Data excerpts:

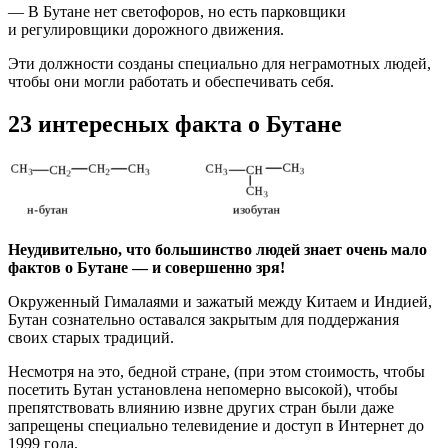
— В Бутане нет светофоров, но есть парковщики
и регулировщики дорожного движения.
Эти должности созданы специально для неграмотных людей,
чтобы они могли работать и обеспечивать себя.
23 интересных факта о Бутане
Неудивительно, что большинство людей знает очень мало
фактов о Бутане — и совершенно зря!
Окруженный Гималаями и зажатый между Китаем и Индией,
Бутан сознательно оставался закрытым для поддержания
своих старых традиций.
Несмотря на это, бедной стране, (при этом стоимость, чтобы
посетить Бутан установлена непомерно высокой), чтобы
препятствовать влиянию извне других стран были даже
запрещены специально телевидение и доступ в Интернет до
1999 года.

Directions for this task: The answer must consist of every line from the listing above that includes the word "людей".

Solution for this problem:
Эти должности созданы специально для неграмотных людей,
Неудивительно, что большинство людей знает очень мало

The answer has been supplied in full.